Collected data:

━━━━━━━━

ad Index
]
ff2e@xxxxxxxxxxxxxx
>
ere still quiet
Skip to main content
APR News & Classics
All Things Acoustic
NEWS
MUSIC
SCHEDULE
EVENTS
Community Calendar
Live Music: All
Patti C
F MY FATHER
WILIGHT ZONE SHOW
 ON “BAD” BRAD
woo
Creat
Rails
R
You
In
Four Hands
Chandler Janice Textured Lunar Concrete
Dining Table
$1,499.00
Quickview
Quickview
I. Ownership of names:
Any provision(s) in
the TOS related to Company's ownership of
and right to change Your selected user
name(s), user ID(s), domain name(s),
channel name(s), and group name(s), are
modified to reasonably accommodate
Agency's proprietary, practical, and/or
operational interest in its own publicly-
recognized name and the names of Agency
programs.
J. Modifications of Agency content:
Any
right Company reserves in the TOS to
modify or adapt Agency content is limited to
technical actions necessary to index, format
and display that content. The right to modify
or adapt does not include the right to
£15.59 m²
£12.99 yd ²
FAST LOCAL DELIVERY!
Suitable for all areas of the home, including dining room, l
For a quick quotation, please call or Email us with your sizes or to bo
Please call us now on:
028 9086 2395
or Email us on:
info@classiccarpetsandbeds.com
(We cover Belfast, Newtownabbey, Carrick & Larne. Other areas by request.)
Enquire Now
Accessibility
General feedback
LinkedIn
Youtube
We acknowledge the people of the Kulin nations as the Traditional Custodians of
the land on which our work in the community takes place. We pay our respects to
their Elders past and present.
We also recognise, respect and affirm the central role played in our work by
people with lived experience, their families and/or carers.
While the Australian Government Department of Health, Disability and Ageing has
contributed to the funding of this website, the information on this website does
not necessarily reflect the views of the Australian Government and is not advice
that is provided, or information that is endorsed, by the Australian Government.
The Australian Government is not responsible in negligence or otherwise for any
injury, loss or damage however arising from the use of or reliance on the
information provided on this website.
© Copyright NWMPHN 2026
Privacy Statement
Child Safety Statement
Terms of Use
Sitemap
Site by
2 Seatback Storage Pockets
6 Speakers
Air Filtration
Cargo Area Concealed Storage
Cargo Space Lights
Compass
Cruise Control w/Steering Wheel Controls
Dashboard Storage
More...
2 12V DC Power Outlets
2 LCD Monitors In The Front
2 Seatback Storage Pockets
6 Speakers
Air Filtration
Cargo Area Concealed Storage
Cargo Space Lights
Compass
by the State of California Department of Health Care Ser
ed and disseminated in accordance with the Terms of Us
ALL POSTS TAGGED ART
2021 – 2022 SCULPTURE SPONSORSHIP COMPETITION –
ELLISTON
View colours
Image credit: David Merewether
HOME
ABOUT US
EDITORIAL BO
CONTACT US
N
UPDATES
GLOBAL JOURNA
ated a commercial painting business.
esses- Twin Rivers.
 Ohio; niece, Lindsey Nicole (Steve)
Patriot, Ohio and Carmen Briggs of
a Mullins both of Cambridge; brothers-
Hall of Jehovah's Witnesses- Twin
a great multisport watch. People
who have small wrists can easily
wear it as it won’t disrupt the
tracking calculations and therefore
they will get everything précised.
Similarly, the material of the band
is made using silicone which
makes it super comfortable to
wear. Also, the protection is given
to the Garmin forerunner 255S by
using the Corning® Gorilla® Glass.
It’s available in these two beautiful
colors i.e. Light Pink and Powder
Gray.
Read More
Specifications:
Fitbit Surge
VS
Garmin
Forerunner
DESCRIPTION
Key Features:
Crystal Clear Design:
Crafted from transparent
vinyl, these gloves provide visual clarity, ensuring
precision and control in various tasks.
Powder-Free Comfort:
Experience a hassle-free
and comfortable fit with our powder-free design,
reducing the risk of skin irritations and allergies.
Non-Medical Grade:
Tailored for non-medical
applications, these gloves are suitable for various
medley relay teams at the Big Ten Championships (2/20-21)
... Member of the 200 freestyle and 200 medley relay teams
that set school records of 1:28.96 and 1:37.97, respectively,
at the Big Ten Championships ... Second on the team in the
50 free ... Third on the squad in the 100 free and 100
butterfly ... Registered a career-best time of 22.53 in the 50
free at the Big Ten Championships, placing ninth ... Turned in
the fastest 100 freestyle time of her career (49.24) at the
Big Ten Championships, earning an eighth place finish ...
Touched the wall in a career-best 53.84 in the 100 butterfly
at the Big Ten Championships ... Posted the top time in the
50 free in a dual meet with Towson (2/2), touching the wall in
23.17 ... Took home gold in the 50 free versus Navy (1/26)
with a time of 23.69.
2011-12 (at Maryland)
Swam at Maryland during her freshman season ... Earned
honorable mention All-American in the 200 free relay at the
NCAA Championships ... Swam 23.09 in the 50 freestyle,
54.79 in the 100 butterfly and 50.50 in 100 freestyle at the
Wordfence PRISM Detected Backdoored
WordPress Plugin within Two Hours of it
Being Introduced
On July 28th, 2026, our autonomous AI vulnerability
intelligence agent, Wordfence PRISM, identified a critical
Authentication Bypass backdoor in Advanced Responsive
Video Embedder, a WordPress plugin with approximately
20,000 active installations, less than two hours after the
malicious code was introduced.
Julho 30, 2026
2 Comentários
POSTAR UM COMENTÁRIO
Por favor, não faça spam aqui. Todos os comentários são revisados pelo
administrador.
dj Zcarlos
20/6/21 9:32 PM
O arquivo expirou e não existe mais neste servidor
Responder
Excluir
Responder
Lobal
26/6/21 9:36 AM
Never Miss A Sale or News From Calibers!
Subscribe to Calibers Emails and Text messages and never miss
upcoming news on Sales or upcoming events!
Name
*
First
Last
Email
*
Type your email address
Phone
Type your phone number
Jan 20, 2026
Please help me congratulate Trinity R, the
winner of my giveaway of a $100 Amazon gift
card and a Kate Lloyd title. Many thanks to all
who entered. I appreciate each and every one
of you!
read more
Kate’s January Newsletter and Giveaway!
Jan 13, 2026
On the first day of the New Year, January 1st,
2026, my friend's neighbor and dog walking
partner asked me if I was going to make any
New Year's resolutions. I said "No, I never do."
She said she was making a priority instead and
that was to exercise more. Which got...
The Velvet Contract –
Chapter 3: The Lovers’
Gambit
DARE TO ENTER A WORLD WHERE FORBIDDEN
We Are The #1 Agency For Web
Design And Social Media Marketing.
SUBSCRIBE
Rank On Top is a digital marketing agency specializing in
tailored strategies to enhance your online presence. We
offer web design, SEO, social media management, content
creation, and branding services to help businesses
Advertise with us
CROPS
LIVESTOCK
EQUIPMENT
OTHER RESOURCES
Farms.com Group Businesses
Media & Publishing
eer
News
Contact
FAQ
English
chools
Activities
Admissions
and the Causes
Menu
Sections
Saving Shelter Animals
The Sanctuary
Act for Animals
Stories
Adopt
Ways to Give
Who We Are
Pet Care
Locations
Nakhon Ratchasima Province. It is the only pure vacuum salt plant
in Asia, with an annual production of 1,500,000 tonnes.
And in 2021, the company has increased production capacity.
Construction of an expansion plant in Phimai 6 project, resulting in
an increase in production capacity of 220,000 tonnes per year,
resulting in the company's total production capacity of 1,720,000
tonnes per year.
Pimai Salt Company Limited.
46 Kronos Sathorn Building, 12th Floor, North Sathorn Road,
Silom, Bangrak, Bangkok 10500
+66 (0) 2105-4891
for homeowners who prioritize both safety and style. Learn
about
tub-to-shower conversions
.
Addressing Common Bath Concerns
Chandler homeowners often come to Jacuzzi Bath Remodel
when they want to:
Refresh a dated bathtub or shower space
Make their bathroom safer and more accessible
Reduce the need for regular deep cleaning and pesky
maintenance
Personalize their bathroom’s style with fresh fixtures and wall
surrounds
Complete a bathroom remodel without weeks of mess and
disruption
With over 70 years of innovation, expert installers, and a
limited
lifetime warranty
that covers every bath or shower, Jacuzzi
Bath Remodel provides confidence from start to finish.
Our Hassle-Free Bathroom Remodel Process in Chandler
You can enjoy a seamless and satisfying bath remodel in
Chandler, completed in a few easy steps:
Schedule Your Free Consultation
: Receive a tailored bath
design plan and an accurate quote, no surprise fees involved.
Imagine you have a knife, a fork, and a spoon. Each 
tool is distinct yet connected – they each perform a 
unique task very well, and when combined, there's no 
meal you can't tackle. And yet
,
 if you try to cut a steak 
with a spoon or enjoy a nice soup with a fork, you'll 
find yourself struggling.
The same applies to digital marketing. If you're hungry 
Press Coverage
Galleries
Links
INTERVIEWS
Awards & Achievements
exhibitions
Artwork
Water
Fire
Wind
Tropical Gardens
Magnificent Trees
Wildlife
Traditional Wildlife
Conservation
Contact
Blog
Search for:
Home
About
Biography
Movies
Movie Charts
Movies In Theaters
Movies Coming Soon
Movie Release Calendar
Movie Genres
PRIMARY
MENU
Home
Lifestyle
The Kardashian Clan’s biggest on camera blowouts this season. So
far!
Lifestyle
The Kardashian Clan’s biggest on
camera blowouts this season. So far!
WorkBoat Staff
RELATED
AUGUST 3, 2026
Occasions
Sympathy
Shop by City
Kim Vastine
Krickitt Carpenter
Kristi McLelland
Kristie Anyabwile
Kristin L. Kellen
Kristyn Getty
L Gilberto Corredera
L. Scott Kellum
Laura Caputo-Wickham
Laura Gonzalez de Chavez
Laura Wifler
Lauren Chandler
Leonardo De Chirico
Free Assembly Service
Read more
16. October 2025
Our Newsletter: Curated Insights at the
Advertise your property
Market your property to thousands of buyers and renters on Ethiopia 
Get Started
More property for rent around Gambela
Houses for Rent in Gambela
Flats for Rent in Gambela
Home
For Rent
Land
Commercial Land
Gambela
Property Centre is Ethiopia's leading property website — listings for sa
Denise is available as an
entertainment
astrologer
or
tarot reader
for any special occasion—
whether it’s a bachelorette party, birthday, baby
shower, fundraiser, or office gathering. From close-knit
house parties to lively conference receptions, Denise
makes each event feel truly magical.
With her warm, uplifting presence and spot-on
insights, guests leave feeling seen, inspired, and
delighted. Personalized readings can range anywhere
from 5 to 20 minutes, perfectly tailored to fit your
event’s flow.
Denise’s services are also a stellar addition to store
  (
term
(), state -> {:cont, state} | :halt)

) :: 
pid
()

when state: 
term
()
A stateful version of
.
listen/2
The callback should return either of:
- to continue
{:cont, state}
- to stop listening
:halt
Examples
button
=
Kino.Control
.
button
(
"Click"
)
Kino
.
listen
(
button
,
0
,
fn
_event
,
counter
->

━━━━━━━━

WHAT NEEDS TO BE DONE: State the number of lines in the records that include "using", and write nothing else.

RESULT OF THE EXERCISE: 2